WHAT YOU ARE ASKED TO DO:
Please retype the records that appear below, exactly and in full.

SUPPLIED MATERIAL:

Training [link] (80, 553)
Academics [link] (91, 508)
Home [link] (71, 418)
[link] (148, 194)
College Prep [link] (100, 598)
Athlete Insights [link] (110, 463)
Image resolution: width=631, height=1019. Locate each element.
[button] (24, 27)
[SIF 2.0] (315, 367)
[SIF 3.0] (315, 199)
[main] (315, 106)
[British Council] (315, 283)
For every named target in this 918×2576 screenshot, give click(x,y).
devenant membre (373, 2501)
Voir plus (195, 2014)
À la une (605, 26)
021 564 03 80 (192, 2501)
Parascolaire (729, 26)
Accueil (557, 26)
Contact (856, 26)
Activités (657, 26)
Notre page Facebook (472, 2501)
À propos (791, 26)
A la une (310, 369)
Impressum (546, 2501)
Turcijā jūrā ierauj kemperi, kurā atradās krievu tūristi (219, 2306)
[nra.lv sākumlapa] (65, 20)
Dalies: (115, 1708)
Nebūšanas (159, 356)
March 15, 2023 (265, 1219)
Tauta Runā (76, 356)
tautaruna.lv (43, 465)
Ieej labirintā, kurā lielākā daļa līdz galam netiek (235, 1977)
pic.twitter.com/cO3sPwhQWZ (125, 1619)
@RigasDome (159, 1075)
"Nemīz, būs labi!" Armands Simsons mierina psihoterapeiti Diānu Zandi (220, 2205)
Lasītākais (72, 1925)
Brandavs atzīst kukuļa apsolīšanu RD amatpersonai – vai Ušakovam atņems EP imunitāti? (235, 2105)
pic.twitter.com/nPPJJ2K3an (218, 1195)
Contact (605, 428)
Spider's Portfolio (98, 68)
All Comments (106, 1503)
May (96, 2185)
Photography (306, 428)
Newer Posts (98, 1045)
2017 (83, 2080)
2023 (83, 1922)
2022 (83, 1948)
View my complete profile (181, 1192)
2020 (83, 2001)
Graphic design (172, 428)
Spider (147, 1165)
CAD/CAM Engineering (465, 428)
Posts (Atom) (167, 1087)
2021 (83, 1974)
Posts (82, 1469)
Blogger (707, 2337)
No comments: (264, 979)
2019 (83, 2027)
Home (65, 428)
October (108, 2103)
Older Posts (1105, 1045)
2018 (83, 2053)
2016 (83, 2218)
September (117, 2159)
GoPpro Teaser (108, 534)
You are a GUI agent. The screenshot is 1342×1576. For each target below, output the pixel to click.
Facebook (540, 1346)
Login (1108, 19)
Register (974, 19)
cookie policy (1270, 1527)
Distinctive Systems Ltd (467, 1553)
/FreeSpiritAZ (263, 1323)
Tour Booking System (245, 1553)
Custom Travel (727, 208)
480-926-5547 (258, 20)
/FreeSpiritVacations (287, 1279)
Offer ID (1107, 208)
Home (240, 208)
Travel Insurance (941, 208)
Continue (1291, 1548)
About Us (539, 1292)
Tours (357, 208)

FINAL ANSWER:
Training [link] (80, 553)
Academics [link] (91, 508)
Home [link] (71, 418)
[link] (148, 194)
College Prep [link] (100, 598)
Athlete Insights [link] (110, 463)
Image resolution: width=631, height=1019. Locate each element.
[button] (24, 27)
[SIF 2.0] (315, 367)
[SIF 3.0] (315, 199)
[main] (315, 106)
[British Council] (315, 283)
For every named target in this 918×2576 screenshot, give click(x,y).
devenant membre (373, 2501)
Voir plus (195, 2014)
À la une (605, 26)
021 564 03 80 (192, 2501)
Parascolaire (729, 26)
Accueil (557, 26)
Contact (856, 26)
Activités (657, 26)
Notre page Facebook (472, 2501)
À propos (791, 26)
A la une (310, 369)
Impressum (546, 2501)
Turcijā jūrā ierauj kemperi, kurā atradās krievu tūristi (219, 2306)
[nra.lv sākumlapa] (65, 20)
Dalies: (115, 1708)
Nebūšanas (159, 356)
March 15, 2023 (265, 1219)
Tauta Runā (76, 356)
tautaruna.lv (43, 465)
Ieej labirintā, kurā lielākā daļa līdz galam netiek (235, 1977)
pic.twitter.com/cO3sPwhQWZ (125, 1619)
@RigasDome (159, 1075)
"Nemīz, būs labi!" Armands Simsons mierina psihoterapeiti Diānu Zandi (220, 2205)
Lasītākais (72, 1925)
Brandavs atzīst kukuļa apsolīšanu RD amatpersonai – vai Ušakovam atņems EP imunitāti? (235, 2105)
pic.twitter.com/nPPJJ2K3an (218, 1195)
Contact (605, 428)
Spider's Portfolio (98, 68)
All Comments (106, 1503)
May (96, 2185)
Photography (306, 428)
Newer Posts (98, 1045)
2017 (83, 2080)
2023 (83, 1922)
2022 (83, 1948)
View my complete profile (181, 1192)
2020 (83, 2001)
Graphic design (172, 428)
Spider (147, 1165)
CAD/CAM Engineering (465, 428)
Posts (Atom) (167, 1087)
2021 (83, 1974)
Posts (82, 1469)
Blogger (707, 2337)
No comments: (264, 979)
2019 (83, 2027)
Home (65, 428)
October (108, 2103)
Older Posts (1105, 1045)
2018 (83, 2053)
2016 (83, 2218)
September (117, 2159)
GoPpro Teaser (108, 534)
You are a GUI agent. The screenshot is 1342×1576. For each target below, output the pixel to click.
Facebook (540, 1346)
Login (1108, 19)
Register (974, 19)
cookie policy (1270, 1527)
Distinctive Systems Ltd (467, 1553)
/FreeSpiritAZ (263, 1323)
Tour Booking System (245, 1553)
Custom Travel (727, 208)
480-926-5547 (258, 20)
/FreeSpiritVacations (287, 1279)
Offer ID (1107, 208)
Home (240, 208)
Travel Insurance (941, 208)
Continue (1291, 1548)
About Us (539, 1292)
Tours (357, 208)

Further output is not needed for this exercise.